The UK Defence Industry firmly believes in staying at the leading edge of technology – for our national security – to equip and support our Armed Forces – and to keep us competitive on the world stage. The sector invests £3.3 billion annually in Research & Development. That equates to 14% of the total national R&D spend every year.
In the last two years, we filed more patent applications than the motoring and pharmaceutical industries put together. What does all this innovation lead to? Troops equipped to the highest standard, a thriving defence export business, and technical know how that helps keep Britain smart.
Innovation has long been associated with the defence industry – and with good reason, many of the seemingly simple, everyday technologies in use have their roots in the defence industry.

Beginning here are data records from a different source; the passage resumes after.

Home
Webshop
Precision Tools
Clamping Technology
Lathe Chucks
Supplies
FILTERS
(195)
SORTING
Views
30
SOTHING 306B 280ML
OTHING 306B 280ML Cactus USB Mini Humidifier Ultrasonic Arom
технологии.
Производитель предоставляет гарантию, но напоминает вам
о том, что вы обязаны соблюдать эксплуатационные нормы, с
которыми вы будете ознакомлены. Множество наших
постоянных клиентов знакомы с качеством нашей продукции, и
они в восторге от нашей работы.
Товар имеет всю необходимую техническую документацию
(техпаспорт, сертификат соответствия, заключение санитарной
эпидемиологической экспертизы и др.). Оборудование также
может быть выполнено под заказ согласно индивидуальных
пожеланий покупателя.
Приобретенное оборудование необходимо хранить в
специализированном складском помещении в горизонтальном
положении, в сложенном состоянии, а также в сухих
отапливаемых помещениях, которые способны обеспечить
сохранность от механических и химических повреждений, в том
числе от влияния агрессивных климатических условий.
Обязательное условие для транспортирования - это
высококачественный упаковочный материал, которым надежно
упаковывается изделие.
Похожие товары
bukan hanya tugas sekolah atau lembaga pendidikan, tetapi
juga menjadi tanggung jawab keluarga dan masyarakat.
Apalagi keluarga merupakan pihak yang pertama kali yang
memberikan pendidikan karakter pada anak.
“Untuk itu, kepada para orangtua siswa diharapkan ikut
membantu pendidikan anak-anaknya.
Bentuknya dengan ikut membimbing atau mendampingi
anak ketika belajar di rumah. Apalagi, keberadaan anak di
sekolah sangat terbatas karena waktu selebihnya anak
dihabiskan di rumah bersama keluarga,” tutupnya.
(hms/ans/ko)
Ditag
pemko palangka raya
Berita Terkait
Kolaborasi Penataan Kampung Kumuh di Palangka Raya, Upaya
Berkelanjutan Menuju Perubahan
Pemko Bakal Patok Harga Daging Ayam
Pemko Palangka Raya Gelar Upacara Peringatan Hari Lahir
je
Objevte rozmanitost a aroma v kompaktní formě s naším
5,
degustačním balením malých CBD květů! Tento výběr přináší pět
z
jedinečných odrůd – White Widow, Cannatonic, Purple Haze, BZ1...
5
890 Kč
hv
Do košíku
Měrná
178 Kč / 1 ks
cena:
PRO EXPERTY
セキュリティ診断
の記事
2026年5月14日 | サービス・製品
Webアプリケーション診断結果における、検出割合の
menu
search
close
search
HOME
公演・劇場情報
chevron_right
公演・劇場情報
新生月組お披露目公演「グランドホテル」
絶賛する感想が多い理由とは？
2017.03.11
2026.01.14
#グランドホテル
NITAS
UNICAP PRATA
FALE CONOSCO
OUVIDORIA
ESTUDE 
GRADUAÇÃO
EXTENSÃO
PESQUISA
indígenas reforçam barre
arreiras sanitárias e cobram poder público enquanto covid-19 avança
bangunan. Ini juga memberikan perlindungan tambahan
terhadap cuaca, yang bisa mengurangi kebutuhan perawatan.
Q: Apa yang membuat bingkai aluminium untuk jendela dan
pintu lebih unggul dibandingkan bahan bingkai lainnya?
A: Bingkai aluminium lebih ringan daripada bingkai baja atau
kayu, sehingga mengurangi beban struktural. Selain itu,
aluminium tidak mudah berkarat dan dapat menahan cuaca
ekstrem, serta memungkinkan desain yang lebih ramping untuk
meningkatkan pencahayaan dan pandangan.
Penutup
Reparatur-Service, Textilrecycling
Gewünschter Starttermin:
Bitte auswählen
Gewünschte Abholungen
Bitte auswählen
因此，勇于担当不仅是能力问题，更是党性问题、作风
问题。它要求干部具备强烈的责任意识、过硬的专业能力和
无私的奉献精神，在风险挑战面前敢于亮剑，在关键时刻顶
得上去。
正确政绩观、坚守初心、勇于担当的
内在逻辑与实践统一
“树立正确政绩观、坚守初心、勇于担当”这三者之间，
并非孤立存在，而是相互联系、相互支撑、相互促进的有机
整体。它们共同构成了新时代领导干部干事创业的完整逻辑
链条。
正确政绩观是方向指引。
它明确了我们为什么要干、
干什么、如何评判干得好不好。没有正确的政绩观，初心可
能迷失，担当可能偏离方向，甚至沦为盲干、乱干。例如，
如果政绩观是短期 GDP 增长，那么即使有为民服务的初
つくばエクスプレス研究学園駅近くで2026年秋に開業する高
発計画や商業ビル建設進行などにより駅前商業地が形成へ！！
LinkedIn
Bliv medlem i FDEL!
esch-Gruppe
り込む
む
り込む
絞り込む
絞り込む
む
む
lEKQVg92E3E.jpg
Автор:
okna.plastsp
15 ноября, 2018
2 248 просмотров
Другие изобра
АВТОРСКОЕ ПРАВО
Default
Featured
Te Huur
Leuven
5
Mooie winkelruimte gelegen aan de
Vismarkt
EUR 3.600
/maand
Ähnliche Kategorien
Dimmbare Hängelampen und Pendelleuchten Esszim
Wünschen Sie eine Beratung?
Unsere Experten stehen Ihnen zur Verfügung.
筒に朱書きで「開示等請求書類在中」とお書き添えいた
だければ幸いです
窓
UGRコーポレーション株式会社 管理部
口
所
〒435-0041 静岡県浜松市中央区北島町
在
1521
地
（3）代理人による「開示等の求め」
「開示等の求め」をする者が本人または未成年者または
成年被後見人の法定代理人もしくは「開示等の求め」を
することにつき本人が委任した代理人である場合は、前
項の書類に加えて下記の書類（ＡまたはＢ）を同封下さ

Microwave technology, satellite navigation and even the internet can have their roots traced back to research carried out by the defence industry.
Many of the technological innovations from the defence industry are designed to improve the ability of troops in theatre to carry out their duties safely. Helicopters are a critical component of the UK’s operations as part of the UN force in Afghanistan and Thales’ ELIX-IR threat warning system is designed to keep pilots and passengers safe. ELIX-IR provides non-supersonic aircraft (Harriers as well as helicopters) with the ability to track hostile fire, not just from missiles but small arms and rocket propelled grenades too. In environments like Afghanistan, where sand can often partially obscure a pilots view, the ability to effectively see in the dark is vital and will contribute to saving many lives.
There are also a great number of smaller companies exhibiting this same thirst for innovation. Take Dreampact for example. A small company based at Heriot Watt University in Edinburgh, Dreampact won the MOD’s ‘Competition for Ideas’ in 2007 for their innovative iBall concept. The iBall is designed to be thrown by troops into dangerous rooms or areas and take real-time film, to enable a better assessment of the situation. This would drastically improve the likelihood of them surviving when entering unknown territory.
Although a small operation consisting of only a few employees, companies like Dreampact are a fine example of how the engineering ability and imagination of just a few individuals can create something from scratch that improves our troops’ ability to survive in the most challenging of environments.